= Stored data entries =
+ + + + + + +
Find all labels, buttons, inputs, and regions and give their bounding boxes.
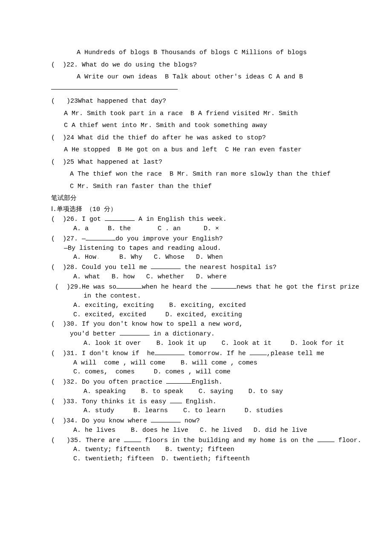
- q29-sub: in the contest.: [51, 292, 341, 301]
- q32-options: A. speaking B. to speak C. saying D. to …: [51, 387, 341, 396]
- q22: ( )22. What do we do using the blogs?: [51, 59, 341, 72]
- q34: ( )34. Do you know where now?: [51, 416, 341, 426]
- q29-options-c: C. excited, excited D. excited, exciting: [51, 310, 341, 320]
- q25-opt-c: C Mr. Smith ran faster than the thief: [51, 181, 341, 193]
- blank: [124, 435, 141, 442]
- divider-dashes: —————————————————————————————————: [51, 84, 341, 96]
- q32: ( )32. Do you often practice English.: [51, 377, 341, 387]
- q30-options: A. look it over B. look it up C. look at…: [51, 339, 341, 348]
- q35-options-a: A. twenty; fifteenth B. twenty; fifteen: [51, 445, 341, 454]
- q25-opt-ab: A The thief won the race B Mr. Smith ran…: [51, 168, 341, 181]
- q28: ( )28. Could you tell me the nearest hos…: [51, 262, 341, 272]
- q31-options-a: A will come , will come B. will come , c…: [51, 358, 341, 368]
- q21-options: A Hundreds of blogs B Thousands of blogs…: [51, 47, 341, 59]
- blank: [151, 416, 181, 422]
- blank: [211, 282, 236, 289]
- q26-options: A. a B. the C . an D. ×: [51, 224, 341, 234]
- q33-options: A. study B. learns C. to learn D. studie…: [51, 406, 341, 416]
- q29-options-a: A. exciting, exciting B. exciting, excit…: [51, 301, 341, 310]
- q24-options: A He stopped B He got on a bus and left …: [51, 144, 341, 156]
- q30-sub: you'd better in a dictionary.: [51, 329, 341, 339]
- q31-options-c: C. comes, comes D. comes , will come: [51, 367, 341, 377]
- section-title: 笔试部分: [51, 193, 341, 205]
- blank: [250, 348, 267, 355]
- q27: ( )27. —do you improve your English?: [51, 234, 341, 244]
- q28-options: A. what B. how C. whether D. where: [51, 272, 341, 282]
- blank: [155, 348, 184, 355]
- blank: [116, 282, 142, 289]
- blank: [105, 214, 135, 221]
- blank: [120, 329, 150, 335]
- blank: [166, 377, 192, 384]
- q30: ( )30. If you don't know how to spell a …: [51, 320, 341, 329]
- blank: [151, 262, 181, 269]
- blank: [86, 234, 115, 240]
- q22-options: A Write our own ideas B Talk about other…: [51, 71, 341, 84]
- q26: ( )26. I got A in English this week.: [51, 214, 341, 224]
- q24: ( )24 What did the thief do after he was…: [51, 132, 341, 145]
- q33: ( )33. Tony thinks it is easy English.: [51, 396, 341, 407]
- q23-opt-ab: A Mr. Smith took part in a race B A frie…: [51, 108, 341, 120]
- q34-options: A. he lives B. does he live C. he lived …: [51, 426, 341, 435]
- blank: [170, 396, 182, 403]
- part1-title: Ⅰ.单项选择 （10 分）: [51, 205, 341, 214]
- q31: ( )31. I don't know if he tomorrow. If h…: [51, 348, 341, 358]
- q23-opt-c: C A thief went into Mr. Smith and took s…: [51, 120, 341, 132]
- q25: ( )25 What happened at last?: [51, 156, 341, 169]
- green-dot-icon: .: [96, 254, 100, 261]
- q35: ( )35. There are floors in the building …: [51, 435, 341, 445]
- q27-sub: —By listening to tapes and reading aloud…: [51, 244, 341, 253]
- q23: ( )23What happened that day?: [51, 95, 341, 108]
- q35-options-c: C. twentieth; fifteen D. twentieth; fift…: [51, 454, 341, 464]
- q27-options: A. How. B. Why C. Whose D. When: [51, 253, 341, 262]
- q29: ( )29.He was sowhen he heard the news th…: [51, 282, 341, 292]
- blank: [317, 435, 334, 442]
+ + + + + + +
= Exercise requirements =
Write out every line from the data above that includes "know".

= Finished exercise =
- q34: ( )34. Do you know where now?: [51, 416, 341, 426]
- q30: ( )30. If you don't know how to spell a …: [51, 320, 341, 329]
- q31: ( )31. I don't know if he tomorrow. If h…: [51, 348, 341, 358]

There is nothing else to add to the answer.